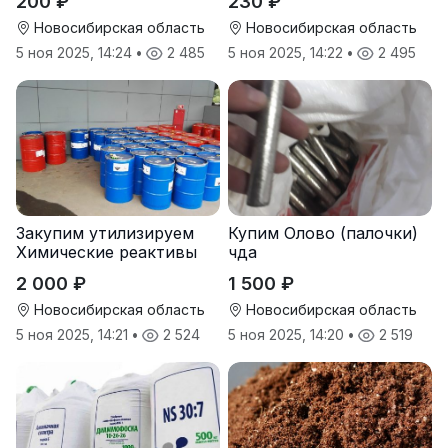
200 ₽
230 ₽
Новосибирская область
Новосибирская область
5 ноя 2025, 14:24
•
2 485
5 ноя 2025, 14:22
•
2 495
Закупим утилизируем
Купим Олово (палочки)
Химические реактивы
чда
2 000 ₽
1 500 ₽
Новосибирская область
Новосибирская область
5 ноя 2025, 14:21
•
2 524
5 ноя 2025, 14:20
•
2 519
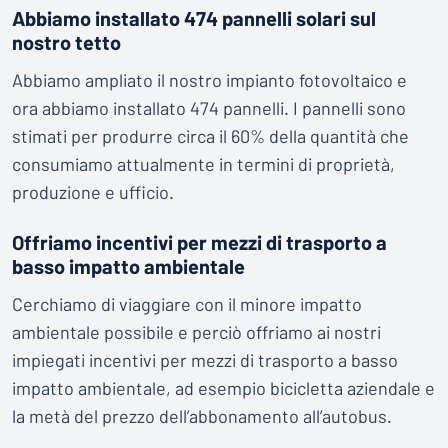
Abbiamo installato 474 pannelli solari sul
nostro tetto
Abbiamo ampliato il nostro impianto fotovoltaico e
ora abbiamo installato 474 pannelli. I pannelli sono
stimati per produrre circa il 60% della quantità che
consumiamo attualmente in termini di proprietà,
produzione e ufficio.
Offriamo incentivi per mezzi di trasporto a
basso impatto ambientale
Cerchiamo di viaggiare con il minore impatto
ambientale possibile e perciò offriamo ai nostri
impiegati incentivi per mezzi di trasporto a basso
impatto ambientale, ad esempio bicicletta aziendale e
la metà del prezzo dell’abbonamento all’autobus.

= How to complete this task =
Which lines in the records above contain the word "pannelli"? Return each of them.

= Exercise output =
Abbiamo installato 474 pannelli solari sul
ora abbiamo installato 474 pannelli. I pannelli sono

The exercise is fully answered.